User Execution

An adversary may rely upon specific actions by a user in order to gain execution. Users may be subjected to social engineering to get them to execute malicious code by, for example, opening a malicious document file or link. These user actions will typically be observed as follow-on behavior from forms of Phishing.

While User Execution frequently occurs shortly after Initial Access it may occur at other phases of an intrusion, such as when an adversary places a file in a shared directory or on a user's desktop hoping that a user will click on it. This activity may also be seen shortly after Internal Spearphishing.

ID: T1204
Sub-techniques:  T1204.001, T1204.002, T1204.003
Tactic: Execution
Platforms: Containers, IaaS, Linux, Windows, macOS
Permissions Required: User
Data Sources: Application Log: Application Log Content, Command: Command Execution, Container: Container Creation, Container: Container Start, File: File Creation, Image: Image Creation, Instance: Instance Creation, Instance: Instance Start, Network Traffic: Network Connection Creation, Network Traffic: Network Traffic Content, Process: Process Creation
Contributors: Oleg Skulkin, Group-IB
Version: 1.3
Created: 18 April 2018
Last Modified: 20 April 2021


ID Mitigation Description
M1038 Execution Prevention

Application control may be able to prevent the running of executables masquerading as other files.

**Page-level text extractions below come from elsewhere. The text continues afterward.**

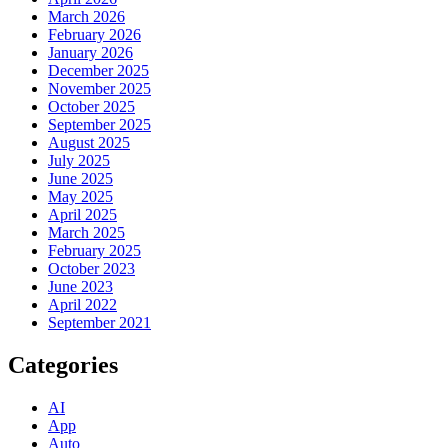
March 2026
February 2026
January 2026
December 2025
November 2025
October 2025
September 2025
August 2025
July 2025
June 2025
May 2025
April 2025
March 2025
February 2025
October 2023
June 2023
April 2022
September 2021
Categories
AI
App
Auto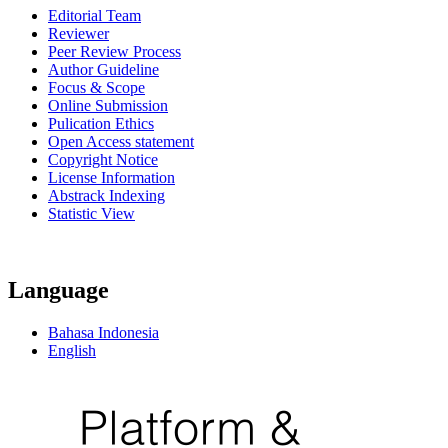
Editorial Team
Reviewer
Peer Review Process
Author Guideline
Focus & Scope
Online Submission
Pulication Ethics
Open Access statement
Copyright Notice
License Information
Abstrack Indexing
Statistic View
Language
Bahasa Indonesia
English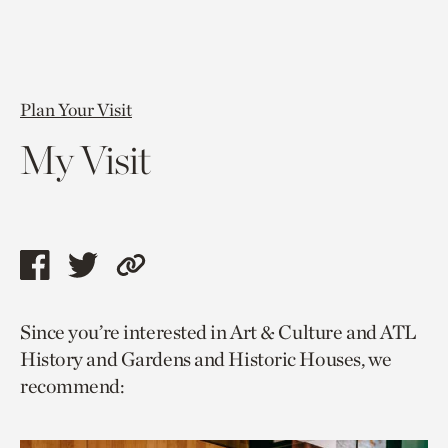
Plan Your Visit
My Visit
Share
Share
Copy
this
this
link
Since you’re interested in Art & Culture and ATL
page
page
to
History and Gardens and Historic Houses, we
via
via
current
recommend:
facebook
twitter
page.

M1031 Network Intrusion Prevention

If a link is being visited by a user, network intrusion prevention systems and systems designed to scan and remove malicious downloads can be used to block activity.

M1021 Restrict Web-Based Content

If a link is being visited by a user, block unknown or unused files in transit by default that should not be downloaded or by policy from suspicious sites as a best practice to prevent some vectors, such as .scr, .exe, .pif, .cpl, etc. Some download scanning devices can open and analyze compressed and encrypted formats, such as zip and rar that may be used to conceal malicious files.

M1017 User Training

Use user training as a way to bring awareness to common phishing and spearphishing techniques and how to raise suspicion for potentially malicious events.


Monitor the execution of and command-line arguments for applications that may be used by an adversary to gain Initial Access that require user interaction. This includes compression applications, such as those for zip files, that can be used to Deobfuscate/Decode Files or Information in payloads.

Anti-virus can potentially detect malicious documents and files that are downloaded and executed on the user's computer. Endpoint sensing or network sensing can potentially detect malicious events once the file is opened (such as a Microsoft Word document or PDF reaching out to the internet or spawning powershell.exe).